(Dataset entries)
========

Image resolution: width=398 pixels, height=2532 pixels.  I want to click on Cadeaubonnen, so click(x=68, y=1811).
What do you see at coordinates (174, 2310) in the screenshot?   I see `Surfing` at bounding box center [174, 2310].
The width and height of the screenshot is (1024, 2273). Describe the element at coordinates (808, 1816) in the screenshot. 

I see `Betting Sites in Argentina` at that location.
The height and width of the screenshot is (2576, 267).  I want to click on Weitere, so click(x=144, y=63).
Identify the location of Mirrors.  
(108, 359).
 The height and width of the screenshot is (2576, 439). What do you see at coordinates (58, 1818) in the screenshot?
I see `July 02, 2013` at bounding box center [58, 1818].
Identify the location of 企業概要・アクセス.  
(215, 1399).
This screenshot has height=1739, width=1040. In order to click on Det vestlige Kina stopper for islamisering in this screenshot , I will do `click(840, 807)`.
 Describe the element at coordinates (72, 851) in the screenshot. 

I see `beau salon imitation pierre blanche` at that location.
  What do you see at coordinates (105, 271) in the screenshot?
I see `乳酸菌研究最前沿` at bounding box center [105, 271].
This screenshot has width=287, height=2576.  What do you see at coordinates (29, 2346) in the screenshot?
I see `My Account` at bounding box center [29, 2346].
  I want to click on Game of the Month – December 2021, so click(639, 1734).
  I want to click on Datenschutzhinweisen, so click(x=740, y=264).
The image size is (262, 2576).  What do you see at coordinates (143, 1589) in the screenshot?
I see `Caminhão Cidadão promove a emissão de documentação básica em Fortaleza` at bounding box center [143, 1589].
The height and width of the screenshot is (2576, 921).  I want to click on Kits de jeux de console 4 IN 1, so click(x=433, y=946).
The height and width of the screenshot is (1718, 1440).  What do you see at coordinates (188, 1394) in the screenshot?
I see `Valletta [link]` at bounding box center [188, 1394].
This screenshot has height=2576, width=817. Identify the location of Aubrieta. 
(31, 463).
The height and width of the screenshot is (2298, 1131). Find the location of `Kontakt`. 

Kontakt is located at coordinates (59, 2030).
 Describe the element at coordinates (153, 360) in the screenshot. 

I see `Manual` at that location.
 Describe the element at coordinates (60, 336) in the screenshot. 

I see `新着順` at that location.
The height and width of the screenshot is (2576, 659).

========

HOW TO COMPLETE THIS TASK: Each line above must be output exactly as it stands.

EXPECTED OUTPUT:
Image resolution: width=398 pixels, height=2532 pixels.  I want to click on Cadeaubonnen, so click(x=68, y=1811).
What do you see at coordinates (174, 2310) in the screenshot?   I see `Surfing` at bounding box center [174, 2310].
The width and height of the screenshot is (1024, 2273). Describe the element at coordinates (808, 1816) in the screenshot. 

I see `Betting Sites in Argentina` at that location.
The height and width of the screenshot is (2576, 267).  I want to click on Weitere, so click(x=144, y=63).
Identify the location of Mirrors.  
(108, 359).
 The height and width of the screenshot is (2576, 439). What do you see at coordinates (58, 1818) in the screenshot?
I see `July 02, 2013` at bounding box center [58, 1818].
Identify the location of 企業概要・アクセス.  
(215, 1399).
This screenshot has height=1739, width=1040. In order to click on Det vestlige Kina stopper for islamisering in this screenshot , I will do `click(840, 807)`.
 Describe the element at coordinates (72, 851) in the screenshot. 

I see `beau salon imitation pierre blanche` at that location.
  What do you see at coordinates (105, 271) in the screenshot?
I see `乳酸菌研究最前沿` at bounding box center [105, 271].
This screenshot has width=287, height=2576.  What do you see at coordinates (29, 2346) in the screenshot?
I see `My Account` at bounding box center [29, 2346].
  I want to click on Game of the Month – December 2021, so click(639, 1734).
  I want to click on Datenschutzhinweisen, so click(x=740, y=264).
The image size is (262, 2576).  What do you see at coordinates (143, 1589) in the screenshot?
I see `Caminhão Cidadão promove a emissão de documentação básica em Fortaleza` at bounding box center [143, 1589].
The height and width of the screenshot is (2576, 921).  I want to click on Kits de jeux de console 4 IN 1, so click(x=433, y=946).
The height and width of the screenshot is (1718, 1440).  What do you see at coordinates (188, 1394) in the screenshot?
I see `Valletta [link]` at bounding box center [188, 1394].
This screenshot has height=2576, width=817. Identify the location of Aubrieta. 
(31, 463).
The height and width of the screenshot is (2298, 1131). Find the location of `Kontakt`. 

Kontakt is located at coordinates (59, 2030).
 Describe the element at coordinates (153, 360) in the screenshot. 

I see `Manual` at that location.
 Describe the element at coordinates (60, 336) in the screenshot. 

I see `新着順` at that location.
The height and width of the screenshot is (2576, 659).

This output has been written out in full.